Meeting rooms
Meeting rooms are permanent, shared, online places that can be used for small meetings of up to six participants.
Example: A department head needs to meet with their regional managers each week, so they set up a meeting room called Regional Weekly Overview. A project manager sets up a Daily Briefings meeting room for connecting with project team members.
Warning: Meeting room calls are not recommended for clinical use, as they do not have the same privacy and security protections as the other call types. Anyone who has the link can enter the meeting room.
Roles and permissions
Meeting rooms are specific to the Organisational units they are created in. They can be created by staff with the role of meeting room administrator. Users within an organisational unit can be given the role of meeting room member for one or more meeting rooms. For information on which tasks these roles can perform, see Roles and permissions.
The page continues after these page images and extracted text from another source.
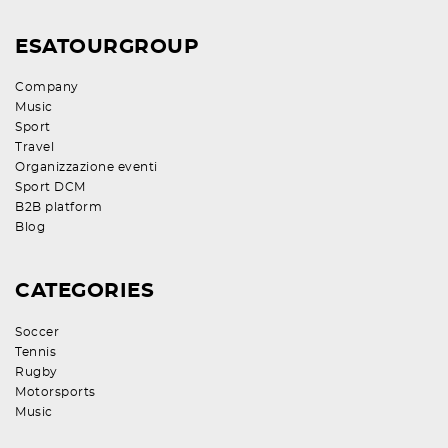
ESATOURGROUP
Company
Music
Sport
Travel
Organizzazione eventi
Sport DCM
B2B platform
Blog
CATEGORIES
Soccer
Tennis
Rugby
Motorsports
Music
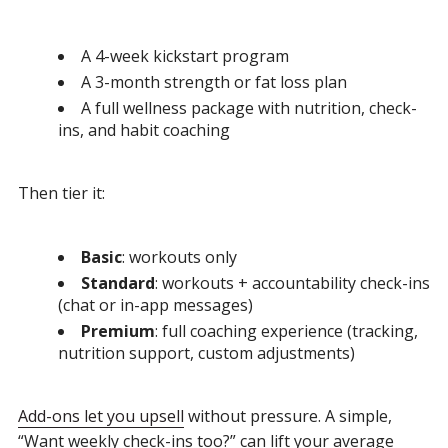
A 4-week kickstart program
A 3-month strength or fat loss plan
A full wellness package with nutrition, check-
ins, and habit coaching
Then tier it:
Basic
: workouts only
Standard
: workouts + accountability check-ins
(chat or in-app messages)
Premium
: full coaching experience (tracking,
nutrition support, custom adjustments)
Add-ons let you upsell
without pressure. A simple,
“Want weekly check-ins too?” can lift your average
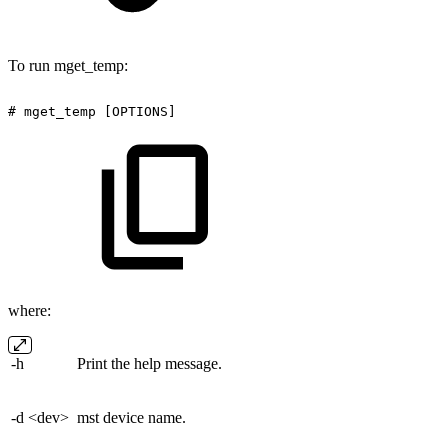
To run mget_temp:
#
mget_temp
[OPTIONS]
where:
-h
Print the help message.
-d <dev>
mst device name.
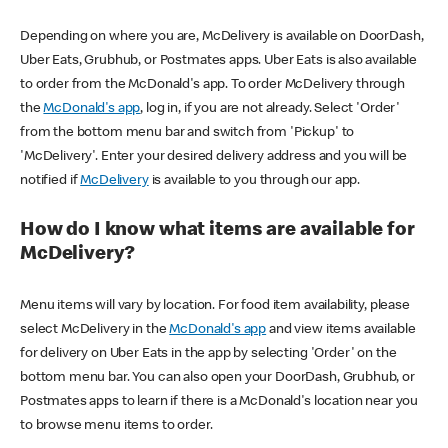
Depending on where you are, McDelivery is available on DoorDash,
Uber Eats, Grubhub, or Postmates apps. Uber Eats is also available
to order from the McDonald's app. To order McDelivery through
the
McDonald's app
, log in, if you are not already. Select 'Order'
from the bottom menu bar and switch from 'Pickup' to
'McDelivery'. Enter your desired delivery address and you will be
notified if
McDelivery
is available to you through our app.
How do I know what items are available for
McDelivery?
Menu items will vary by location. For food item availability, please
select McDelivery in the
McDonald's app
and view items available
for delivery on Uber Eats in the app by selecting 'Order' on the
bottom menu bar. You can also open your DoorDash, Grubhub, or
Postmates apps to learn if there is a McDonald's location near you
to browse menu items to order.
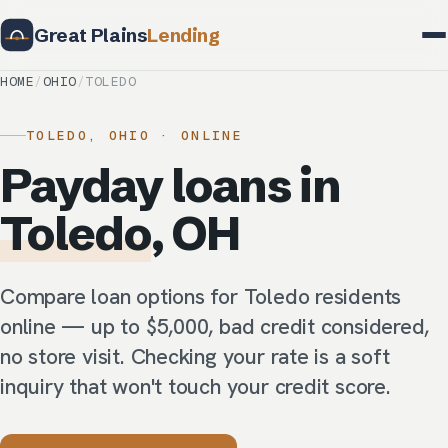
Great Plains
Lending
HOME
/
OHIO
/
TOLEDO
TOLEDO, OHIO · ONLINE
Payday loans in
Toledo
, OH
Compare loan options for Toledo residents
online — up to $5,000, bad credit considered,
no store visit. Checking your rate is a soft
inquiry that won't touch your credit score.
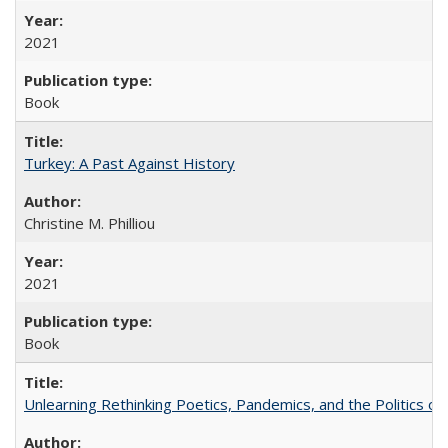
2021
Book
Turkey: A Past Against History
Christine M. Philliou
2021
Book
Unlearning Rethinking Poetics, Pandemics, and the Politics o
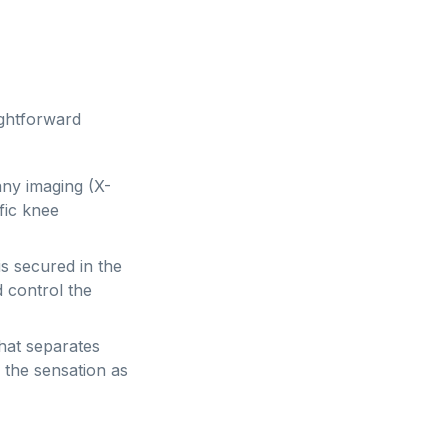
ightforward
ny imaging (X-
fic knee
is secured in the
d control the
hat separates
e the sensation as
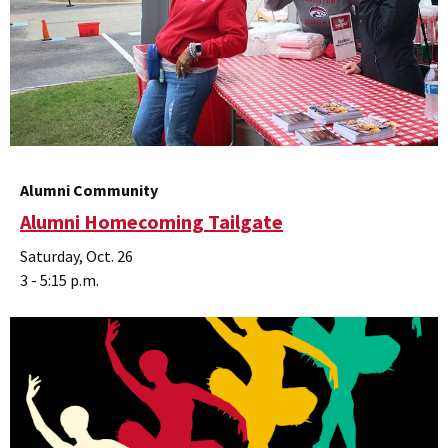
Alumni Community
Alumni Homecoming Tailgate
Saturday, Oct. 26
3 - 5:15 p.m.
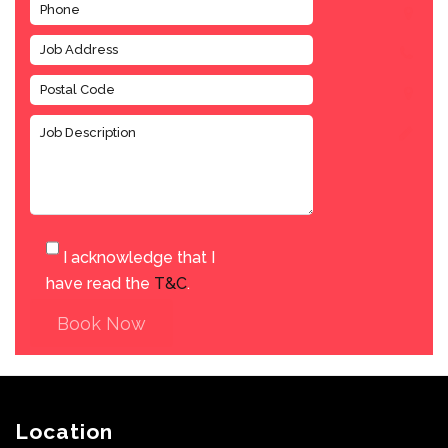
I acknowledge that I
have read the
T&C
.
Book Now
Location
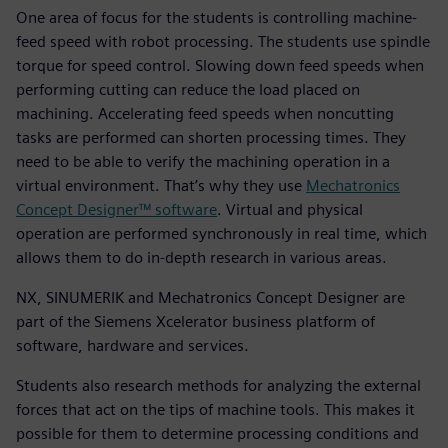
One area of focus for the students is controlling machine-
feed speed with robot processing. The students use spindle
torque for speed control. Slowing down feed speeds when
performing cutting can reduce the load placed on
machining. Accelerating feed speeds when noncutting
tasks are performed can shorten processing times. They
need to be able to verify the machining operation in a
virtual environment. That’s why they use
Mechatronics
Concept Designer™ software
. Virtual and physical
operation are performed synchronously in real time, which
allows them to do in-depth research in various areas.
NX, SINUMERIK and Mechatronics Concept Designer are
part of the Siemens Xcelerator business platform of
software, hardware and services.
Students also research methods for analyzing the external
forces that act on the tips of machine tools. This makes it
possible for them to determine processing conditions and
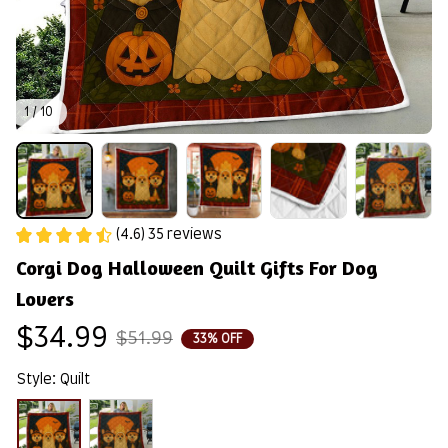
1 / 10
(4.6) 35 reviews
Corgi Dog Halloween Quilt Gifts For Dog 
Lovers
$34.99
$51.99
33% OFF
Style: Quilt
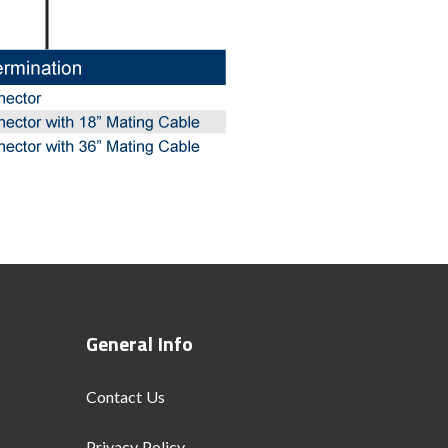
General Info
Contact Us
Privacy Policy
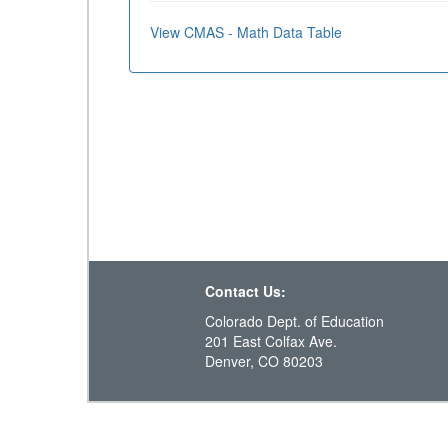
View CMAS - Math Data Table
Contact Us:
Colorado Dept. of Education
201 East Colfax Ave.
Denver, CO 80203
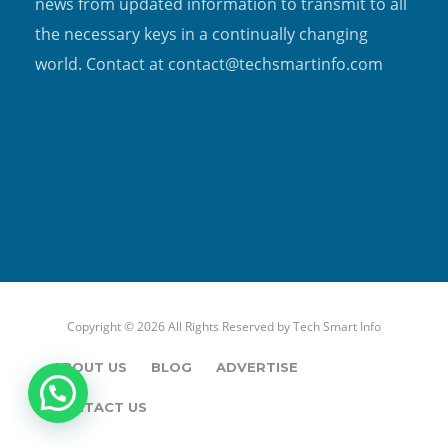
news from updated information to transmit to all
the necessary keys in a continually changing
world. Contact at contact@techsmartinfo.com
Copyright © 2026 All Rights Reserved by
Tech Smart Info
ABOUT US
BLOG
ADVERTISE
CONTACT US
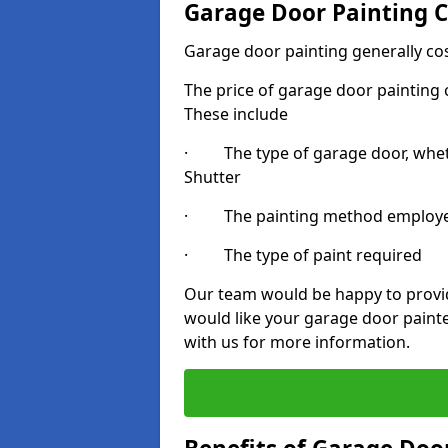
Garage Door Painting C
Garage door painting generally co
The price of garage door painting c
These include
· The type of garage door, whethe
Shutter
· The painting method employ
· The type of paint required
Our team would be happy to provide
would like your garage door painte
with us for more information.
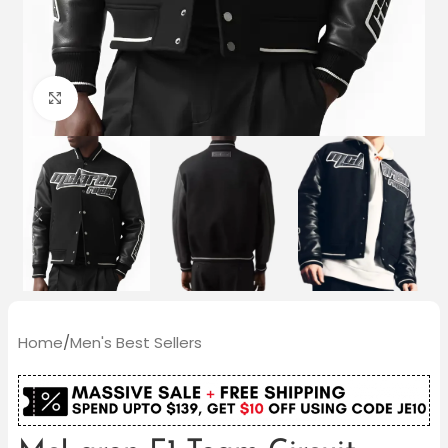
Click to enlarge
Home
/
Men's Best Sellers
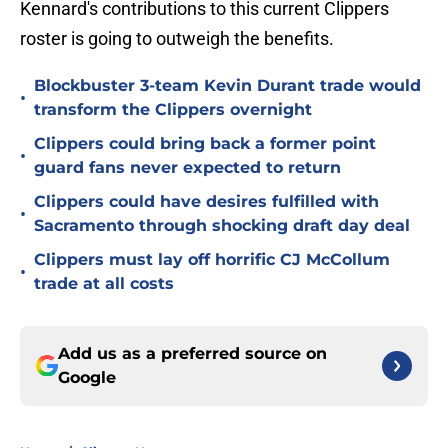
Kennard's contributions to this current Clippers
roster is going to outweigh the benefits.
Blockbuster 3-team Kevin Durant trade would
•
transform the Clippers overnight
Clippers could bring back a former point
•
guard fans never expected to return
Clippers could have desires fulfilled with
•
Sacramento through shocking draft day deal
Clippers must lay off horrific CJ McCollum
•
trade at all costs
Add us as a preferred source on
Google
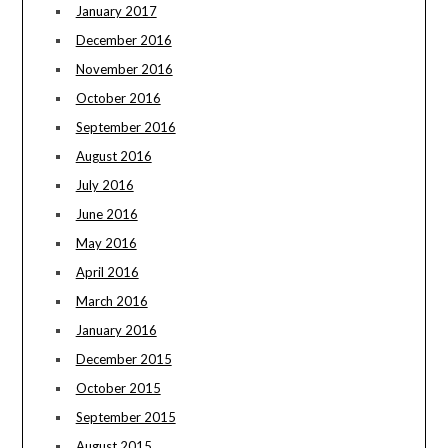
January 2017
December 2016
November 2016
October 2016
September 2016
August 2016
July 2016
June 2016
May 2016
April 2016
March 2016
January 2016
December 2015
October 2015
September 2015
August 2015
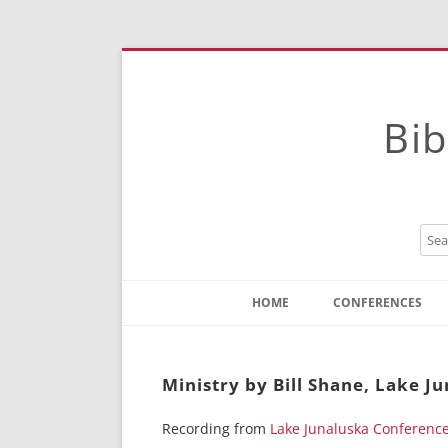
Bib
HOME
CONFERENCES
Contact
Instructions
Ministry by Bill Shane, Lake J
Recording from
Lake Junaluska Conferenc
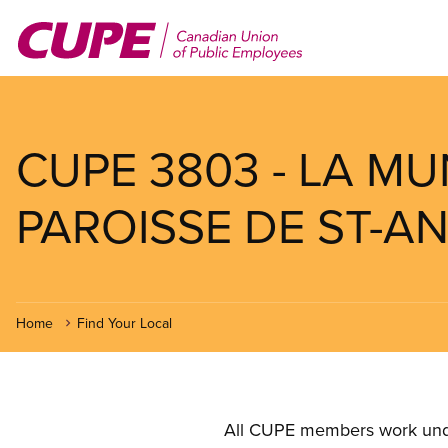
Skip
to
main
content
CUPE 3803 - LA MU
PAROISSE DE ST-ANI
Home
Find Your Local
All CUPE members work under 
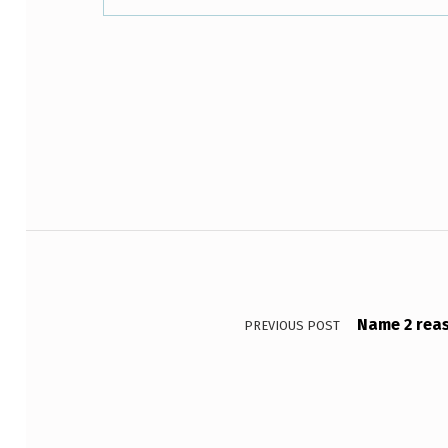
R
O
Skip back to main navigation
U
N
D
A
Post navigation
S
T
Name 2 reas
PREVIOUS POST
U
P
A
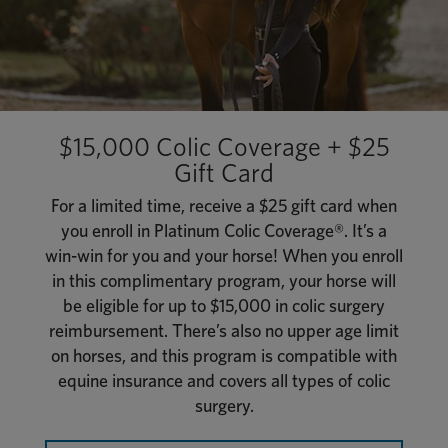
$15,000 Colic Coverage + $25
Gift Card
For a limited time, receive a $25 gift card when
you enroll in Platinum Colic Coverage®. It’s a
win-win for you and your horse! When you enroll
in this complimentary program, your horse will
be eligible for up to $15,000 in colic surgery
reimbursement. There’s also no upper age limit
on horses, and this program is compatible with
equine insurance and covers all types of colic
surgery.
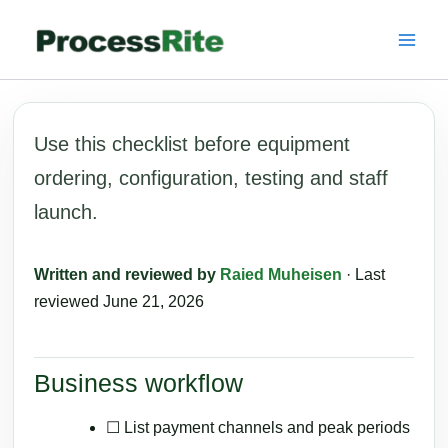
Skip
to
content
Use this checklist before equipment
ordering, configuration, testing and staff
launch.
Written and reviewed by
Raied Muheisen
· Last
reviewed June 21, 2026
Business workflow
☐ List payment channels and peak periods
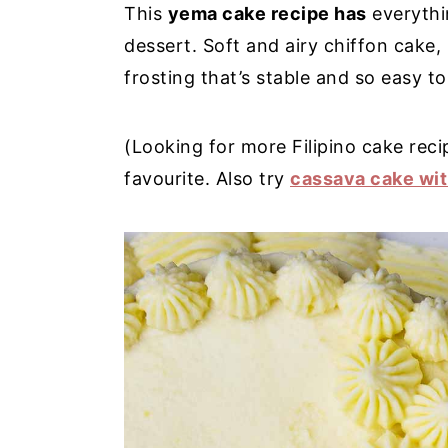
This
yema cake recipe has
everythin
y
n
y
dessert. Soft and airy chiffon cake
n
t
s
frosting that’s stable and so easy t
a
e
i
v
n
d
(Looking for more Filipino cake rec
i
t
e
favourite. Also try
cassava cake wi
g
b
a
a
t
r
i
o
n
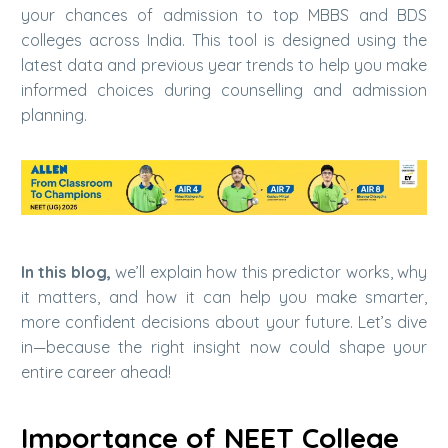
your chances of admission to top MBBS and BDS
colleges across India. This tool is designed using the
latest data and previous year trends to help you make
informed choices during counselling and admission
planning.
In this blog,
we’ll explain how this predictor works, why
it matters, and how it can help you make smarter,
more confident decisions about your future. Let’s dive
in—because the right insight now could shape your
entire career ahead!
Importance of NEET College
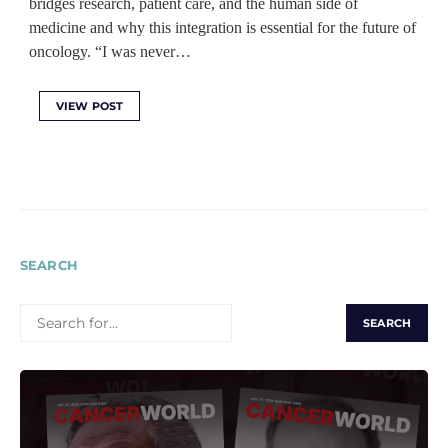
bridges research, patient care, and the human side of
medicine and why this integration is essential for the future of
oncology. “I was never…
VIEW POST
SEARCH
SEARCH
FOR:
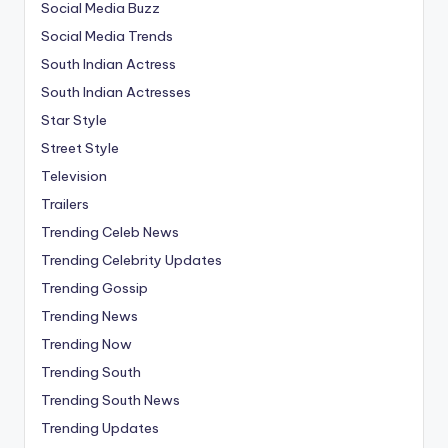
Social Media Buzz
Social Media Trends
South Indian Actress
South Indian Actresses
Star Style
Street Style
Television
Trailers
Trending Celeb News
Trending Celebrity Updates
Trending Gossip
Trending News
Trending Now
Trending South
Trending South News
Trending Updates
People who are not meeting room members can enter a meeting room as a guest if they have the meeting room link. This means you can involve participants from outside of your organisation, by sending them the link.
Security and privacy
There are no Waiting areas associated with meeting rooms, so opening the meeting room link and entering some basic details gives immediate access to the meeting room.
If you are a meeting room administrator, you can change the meeting room link as necessary, to prevent previous guests entering the meeting room. For information about changing the meeting room link, see Reset a meeting room link.